Petit détail qui ne trompe pas : Michel Griffon affirme que les rendements (qui sont faux, comme je l’ai déjà souligné, puisqu’ils externalisent tout ce qu’on préfère ne pas faire entrer dans leur calcul…) plafonnent « à cause du changement climatique ». C’est intéressant de voir comme ceux qui soutiennent les modèles économiques détruisant les équilibres naturels et faisant leur possible pour saboter les engagements face au réchauffement climatique (qu’ils nient souvent) l’utilisent maintenant pour justifier du fait que les rendements plafonnent…
Ce qu’il ne dit pas, c’est que les (faux) rendements plafonnent parce que les agriculteurs intensifs ont tué leurs sols et les écosystèmes qui font la fertilité dont a besoin l’agriculture. En ignorant et détruisant la microbiologie du sol, et en interdisant aux plantes de s’appuyer sur l’écosystème pour évoluer sainement, il y a forcément un moment où les rendements à l’ha plafonnent.

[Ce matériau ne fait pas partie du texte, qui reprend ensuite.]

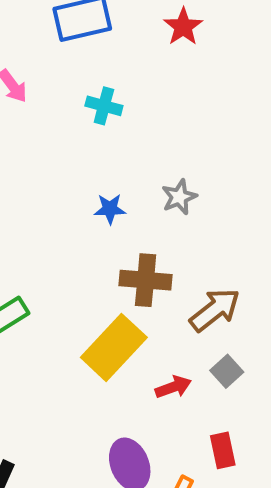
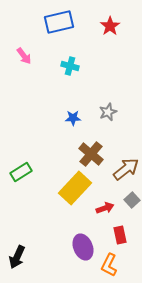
brown cross: (146, 280) -> (91, 154), turned 35
red rectangle: (223, 450) -> (120, 235), moved

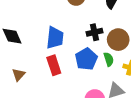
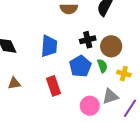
red rectangle: (54, 65) -> (53, 86), moved
brown triangle: (19, 75) -> (14, 83), turned 40

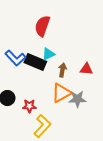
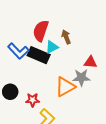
red semicircle: (42, 26) -> (41, 31), moved
brown arrow: (62, 70) -> (66, 37), moved, turned -32
gray star: (77, 99) -> (81, 78), moved

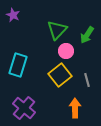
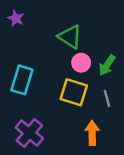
green triangle: (57, 30) -> (70, 37), turned -40
green arrow: (87, 35) -> (107, 65), moved
yellow square: (60, 75) -> (74, 92), turned -35

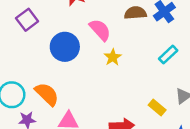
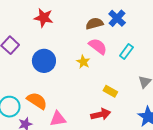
pink semicircle: (100, 30) -> (98, 46), moved
yellow rectangle: (157, 107) -> (110, 91), moved

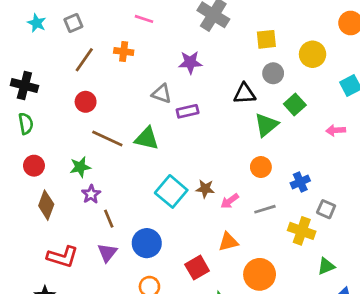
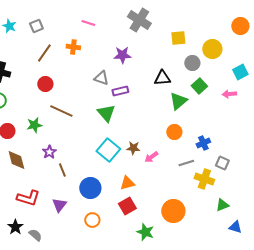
gray circle: (273, 73) -> (192, 63), moved
pink arrow: (336, 130) -> (229, 94), moved
green triangle: (147, 138) -> (106, 113), moved, turned 36
green star: (80, 167) -> (34, 125), moved
brown diamond: (46, 205) -> (16, 160), turned -35
gray line: (265, 209) -> (186, 163), moved
orange triangle: (228, 242) -> (127, 183), moved
purple triangle: (107, 253) -> (59, 205), moved

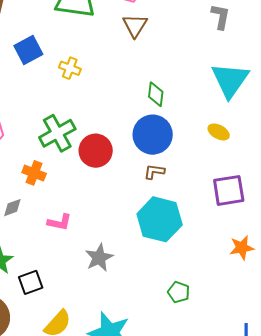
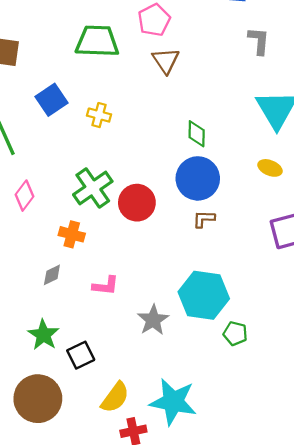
cyan hexagon: (160, 219) -> (204, 295), moved
green pentagon: (179, 292) -> (235, 334), moved

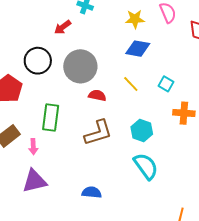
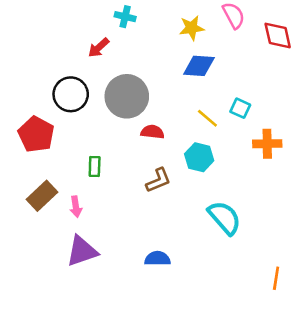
yellow line: (131, 84) -> (207, 118), moved
green rectangle: (51, 117) -> (95, 166), size x0.6
cyan hexagon: (142, 131) -> (199, 157), moved
brown L-shape: (98, 133) -> (158, 180), size x0.7

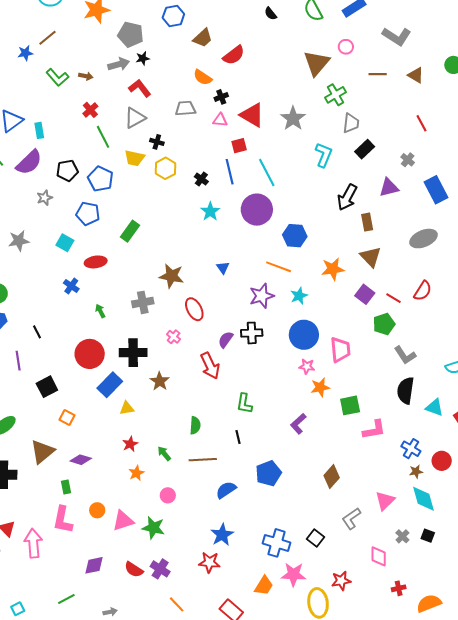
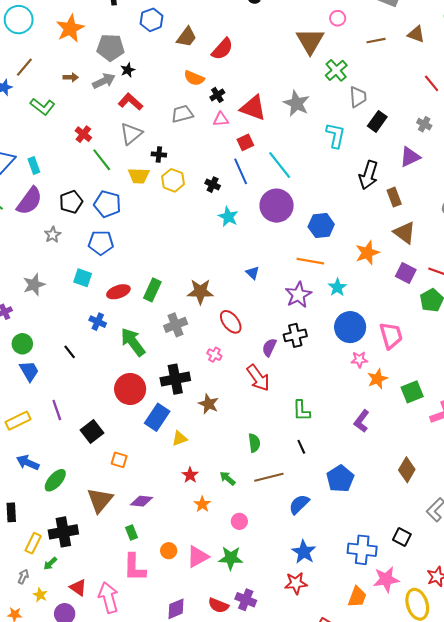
brown arrow: (86, 76) -> (71, 77), moved
green rectangle: (130, 231) -> (152, 290), moved
green arrow: (100, 311) -> (133, 342), size x2.0
black line: (37, 332) -> (70, 352), moved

Pourquoi, quitte à être dans des modèles idiots, ne pas faire des plantes à la lumière artificielle ? Ou en milieux aseptisés ? (Ça se fait déjà, bien sûr, ains que le hors-sol). Les rendements plafonneraient aussi : parce qu’on oublie que les plantes fonctionnent à l’énergie solaire et que la microbiologie fait partie du système qui fait pousser tout ce que nous avons connu depuis quelques centaines de millions d’années. Si l’on supprime ces fondements, on peut s’étonner des « rendements » qui plafonnent et accuser un mal sur lequel « on ne peut rien », le changement climatique (qui est bien réel), ou n’importe quoi d’autre pour que les agriculteurs intensifs ne remettent toujours pas en questions leurs pratiques… Une bonne petite explication à la sauvette, et on se déresponsabilise à peu de frais (je peux détruire mes sols et ignorer les voix qui m’enjoignent de changer de pratique : ce qui arrive n’est pas ma faute, c’est la faute du climat : la nature est décidément mal faite !).
Cette approche révèle donc le manque de vision systémique et l’incapacité à remettre le paradigme en question.
Donc, j’insiste : pour ces raisons, je crois que le modèle de Michel Griffon est un mauvais modèle.